Terminology management is critical for all businesses, large or small, and in any industry. It can have a dramatic and immediate impact on your bottom line. And that impact is often felt even more if your goal is to expand your multilingual footprint.
Even so, we know it can be challenging to make the upfront investment of time and resources required — especially if you’re unsure how to take those first steps.
In this webinar, Uwe Muegge, the Head of Terminology at Facebook, explains how to get started with terminology management. He discusses what terminology management is and why it matters. And he shares some best practices for building a solid terminology management program.
Watch the session below
What Is Terminology Management?
In a business context, a term is a word or phrase that matters to your organization. Terminology management is the process of providing guidance on word choice to authors and translators.
As Muegge explains, he and his team help content creators throughout the entire life cycle, from authors to reviewers to translators to translation editors, choose the right words efficiently.
Central to achieving that goal is building termbases. But it also involves creating product naming conventions and descriptions, writing style guides, and configuring automatic terminology and style checkers. Finally, his team provides training on how to take full advantage of these resources to anyone involved in content creation.
Why Terminology Management Matters
Terminology management is often considered a nice-to-have or only a translation challenge. Therefore, it’s easy to let it slide down the list of priorities. However, there are several benefits to managing terminology that have company-wide ramifications.
It improves consistency.
Creating tools that guide writers and translators on proper word choice will help ensure your preferred terminology is used everywhere and by everyone. That will, in turn, improve both the quality of your product and your customers’ experience.
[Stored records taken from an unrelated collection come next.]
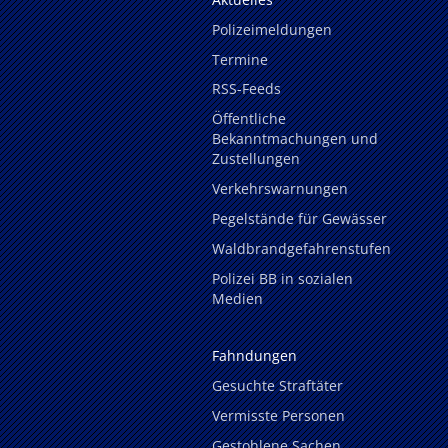
Polizeimeldungen
Termine
RSS-Feeds
Öffentliche
Bekanntmachungen und
Zustellungen
Verkehrswarnungen
Pegelstände für Gewässer
Waldbrandgefahrenstufen
Polizei BB in sozialen
Medien
Fahndungen
Gesuchte Straftäter
Vermisste Personen
Gestohlene Sachen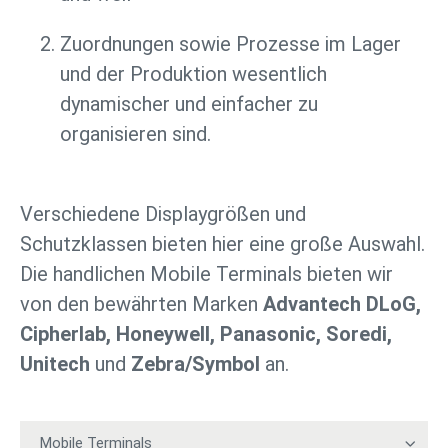
Zuordnungen sowie Prozesse im Lager
und der Produktion wesentlich
dynamischer und einfacher zu
organisieren sind.
Verschiedene Displaygrößen und
Schutzklassen bieten hier eine große Auswahl.
Die handlichen Mobile Terminals bieten wir
von den bewährten Marken
Advantech DLoG,
Cipherlab, Honeywell, Panasonic, Soredi,
Unitech
und
Zebra/Symbol
an.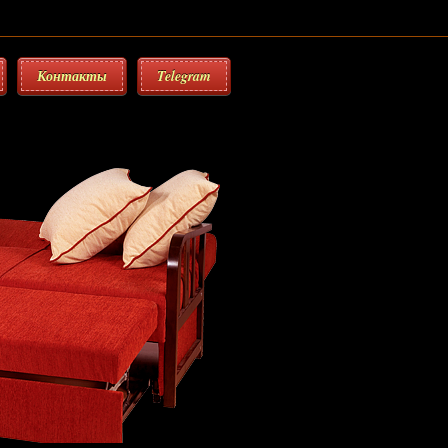
Контакты
Telegram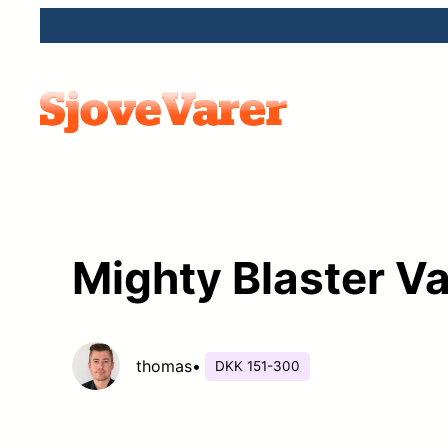
Spring
til
indhold
Mighty Blaster Va
thomas
•
DKK 151-300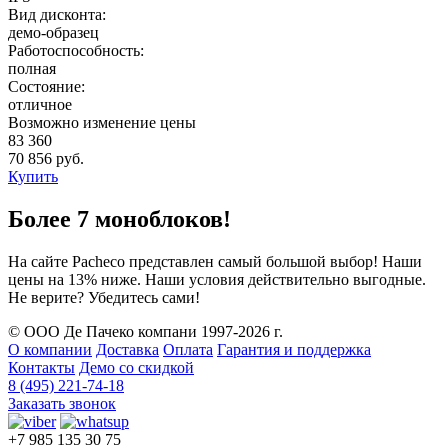
Вид дисконта:
демо-образец
Работоспособность:
полная
Состояние:
отличное
Возможно изменение цены
83 360
70 856 руб.
Купить
Более 7 моноблоков!
На сайте Pacheco представлен самый большой выбор! Наши
цены на 13% ниже. Наши условия действительно выгодные.
Не верите? Убедитесь сами!
© ООО Де Пачеко компани 1997-2026 г.
О компании
Доставка
Оплата
Гарантия и поддержка
Контакты
Демо со скидкой
8 (495) 221-74-18
Заказать звонок
+7 985 135 30 75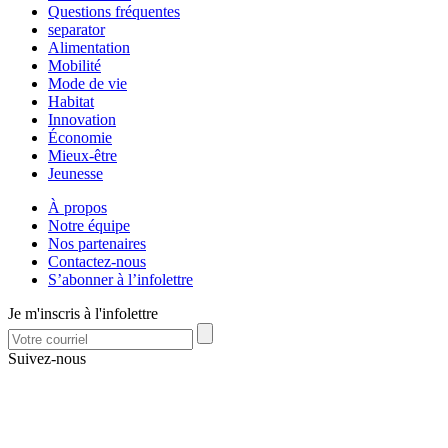
Questions fréquentes
separator
Alimentation
Mobilité
Mode de vie
Habitat
Innovation
Économie
Mieux-être
Jeunesse
À propos
Notre équipe
Nos partenaires
Contactez-nous
S’abonner à l’infolettre
Je m'inscris à l'infolettre
Suivez-nous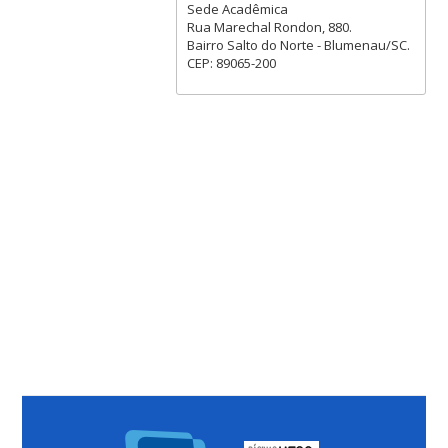
Sede Acadêmica
Rua Marechal Rondon, 880.
Bairro Salto do Norte - Blumenau/SC.
CEP: 89065-200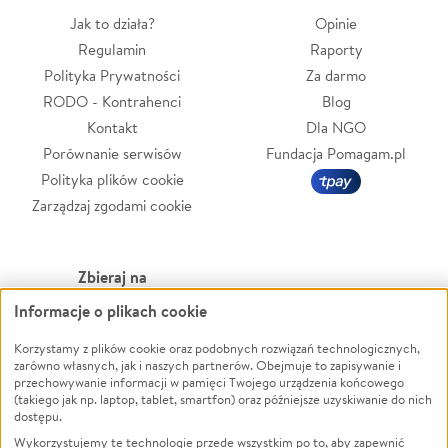
Jak to działa?
Opinie
Regulamin
Raporty
Polityka Prywatności
Za darmo
RODO - Kontrahenci
Blog
Kontakt
Dla NGO
Porównanie serwisów
Fundacja Pomagam.pl
Polityka plików cookie
Zarządzaj zgodami cookie
Zbieraj na
Informacje o plikach cookie
Leczenie
LGBTQ+
Zwierzęta
Powódź
Korzystamy z plików cookie oraz podobnych rozwiązań technologicznych,
zarówno własnych, jak i naszych partnerów. Obejmuje to zapisywanie i
Pożar
Wichura
przechowywanie informacji w pamięci Twojego urządzenia końcowego
(takiego jak np. laptop, tablet, smartfon) oraz późniejsze uzyskiwanie do nich
Ukraina
NGO
dostępu.
Sport
Religia
Wykorzystujemy te technologie przede wszystkim po to, aby zapewnić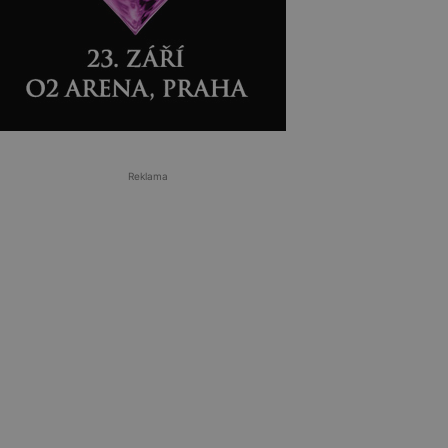
Reklama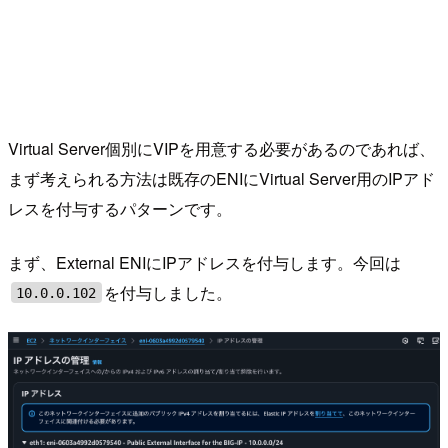
Virtual Server個別にVIPを用意する必要があるのであれば、
まず考えられる方法は既存のENIにVirtual Server用のIPアド
レスを付与するパターンです。
まず、External ENIにIPアドレスを付与します。今回は
を付与しました。
10.0.0.102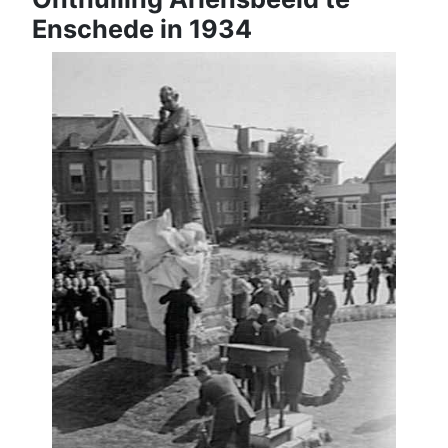
Enschede in 1934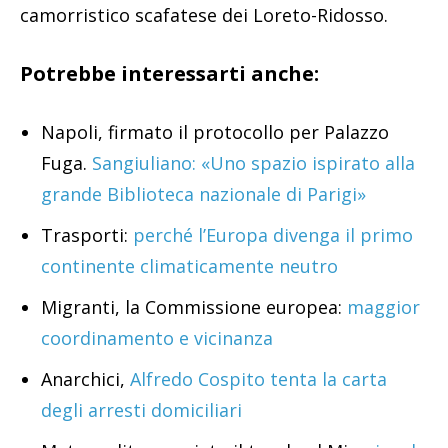
camorristico scafatese dei Loreto-Ridosso.
Potrebbe interessarti anche:
Napoli, firmato il protocollo per Palazzo
Fuga.
Sangiuliano: «Uno spazio ispirato alla
grande Biblioteca nazionale di Parigi»
Trasporti:
perché l’Europa divenga il primo
continente climaticamente neutro
Migranti, la Commissione europea:
maggior
coordinamento e vicinanza
Anarchici,
Alfredo Cospito tenta la carta
degli arresti domiciliari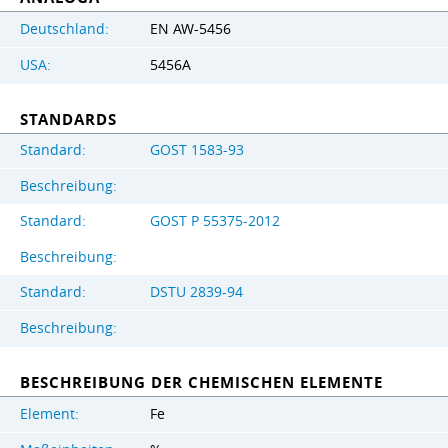
Deutschland:
EN AW-5456
USA:
5456A
STANDARDS
Standard:
GOST 1583-93
Beschreibung:
Standard:
GOST Р 55375-2012
Beschreibung:
Standard:
DSTU 2839-94
Beschreibung:
BESCHREIBUNG DER CHEMISCHEN ELEMENTE
Element:
Fe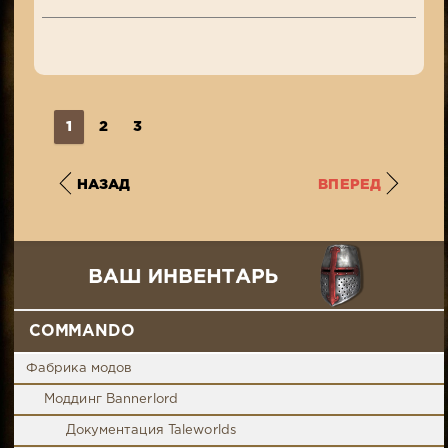
1
2
3
НАЗАД
ВПЕРЕД
COMMANDO
Фабрика модов
Моддинг Bannerlord
Документация Taleworlds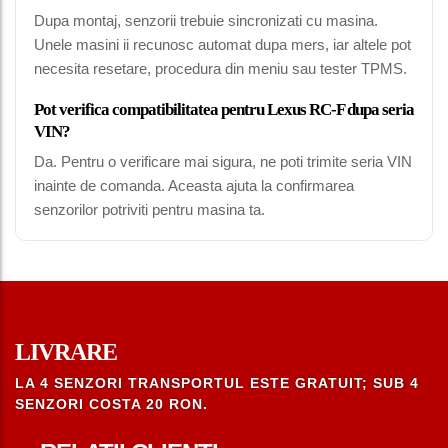
Dupa montaj, senzorii trebuie sincronizati cu masina.
Unele masini ii recunosc automat dupa mers, iar altele pot
necesita resetare, procedura din meniu sau tester TPMS.
Pot verifica compatibilitatea pentru Lexus RC-F dupa seria
VIN?
Da. Pentru o verificare mai sigura, ne poti trimite seria VIN
inainte de comanda. Aceasta ajuta la confirmarea
senzorilor potriviti pentru masina ta.
LIVRARE
LA 4 SENZORI TRANSPORTUL ESTE GRATUIT; SUB 4
SENZORI COSTA 20 RON.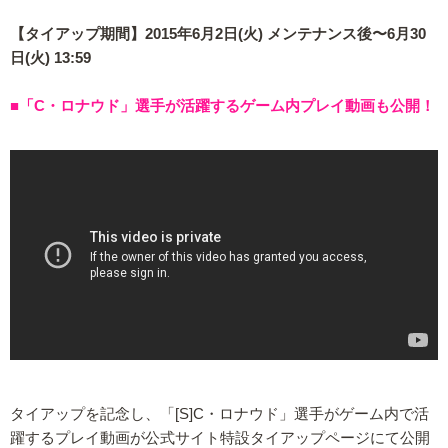
【タイアップ期間】2015年6月2日(火) メンテナンス後〜6月30
日(火) 13:59
■「C・ロナウド」選手が活躍するゲーム内プレイ動画も公開！
タイアップを記念し、「[S]C・ロナウド」選手がゲーム内で活
躍するプレイ動画が公式サイト特設タイアップページにて公開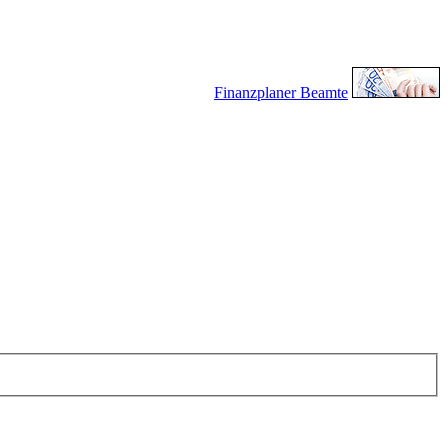
Finanzplaner Beamte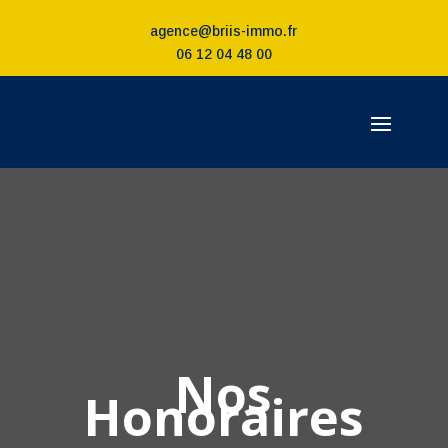
agence@briis-immo.fr
06 12 04 48 00
Nos
Honoraires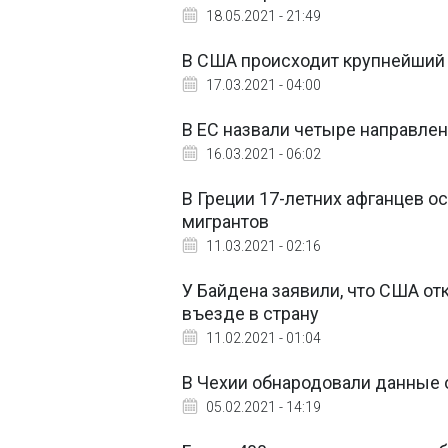
18.05.2021 - 21:49
В США происходит крупнейший 
17.03.2021 - 04:00
В ЕС назвали четыре направле
16.03.2021 - 06:02
В Греции 17-летних афганцев ос
мигрантов
11.03.2021 - 02:16
У Байдена заявили, что США от
въезде в страну
11.02.2021 - 01:04
В Чехии обнародовали данные о
05.02.2021 - 14:19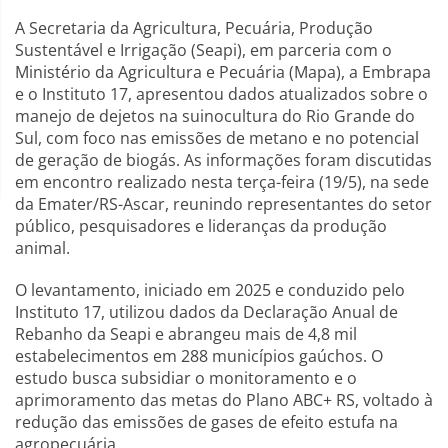
A Secretaria da Agricultura, Pecuária, Produção
Sustentável e Irrigação (Seapi), em parceria com o
Ministério da Agricultura e Pecuária (Mapa), a Embrapa
e o Instituto 17, apresentou dados atualizados sobre o
manejo de dejetos na suinocultura do Rio Grande do
Sul, com foco nas emissões de metano e no potencial
de geração de biogás. As informações foram discutidas
em encontro realizado nesta terça-feira (19/5), na sede
da Emater/RS-Ascar, reunindo representantes do setor
público, pesquisadores e lideranças da produção
animal.
O levantamento, iniciado em 2025 e conduzido pelo
Instituto 17, utilizou dados da Declaração Anual de
Rebanho da Seapi e abrangeu mais de 4,8 mil
estabelecimentos em 288 municípios gaúchos. O
estudo busca subsidiar o monitoramento e o
aprimoramento das metas do Plano ABC+ RS, voltado à
redução das emissões de gases de efeito estufa na
agropecuária.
It can accelerate your time to market.
Terminology issues create friction, both in the authoring process and in the translation process. That means it takes longer than necessary to develop content in the source language, as well as in the target languages — and that may have a significant impact on your launch calendar.
It gives you a competitive advantage.
For many, translation is viewed as a commodity, a service that doesn’t differ much from one provider to another. However, managing terminology (and doing it well) results in faster turnaround times, improved consistency, and higher quality. And that will make you stand out and give you an edge over your competition.
It enables the use of inclusive language.
Many businesses are prioritizing inclusive language — both when engaging their customers and when communicating with their employees. Translation management helps authors and translators quickly adopt and consistently use respectful vocabulary across all content.
Tips for Getting Started With Terminology Management
A company-wide end-to-end terminology management program requires a substantial investment of time and resources — and, ideally, expert help from a trusted partner. But there are a few steps you can take on your own, even when time and resources are limited.
1. Buy yourself time.
Proper terminology management doesn’t only benefit a company’s localization efforts. That is all the more reason that localization managers looking to build a terminology management program should strive to get involved in the document life cycle earlier — ideally, in the content planning stage.
This also ensures you have ample time to compile a comprehensive, project-specific termbase, have it translated, and get feedback on those translations before the translation of your content begins.
2. Use what you already have.
Your company likely already has some terminology resources you can pull from. For example, individual authors and editors may have compiled their own personal glossaries to use when working on your content. And your legal department should keep a list of all your trademarks — which are important to include in any translation termbase.
3. Share what you have with your partners.
Once you find or create your termbase, store and maintain it on a shared drive. All relevant stakeholders within your company and all your external partners should have access to it. That includes authors, editors, software developers, and user experience (UX) writers, as well as your translation and localization vendors.
4. Pick a minor launch for your first terminology project.
A lower-profile launch can keep the pressure and stakes low. You and everyone else involved may have more leeway and opportunity to experiment with tools and processes.
5. Start by starting.
Start small and run a pilot project. Collect as much information as possible about the positive impact terminology management had. Then, share that information widely to build a business case for an organization-wide solution.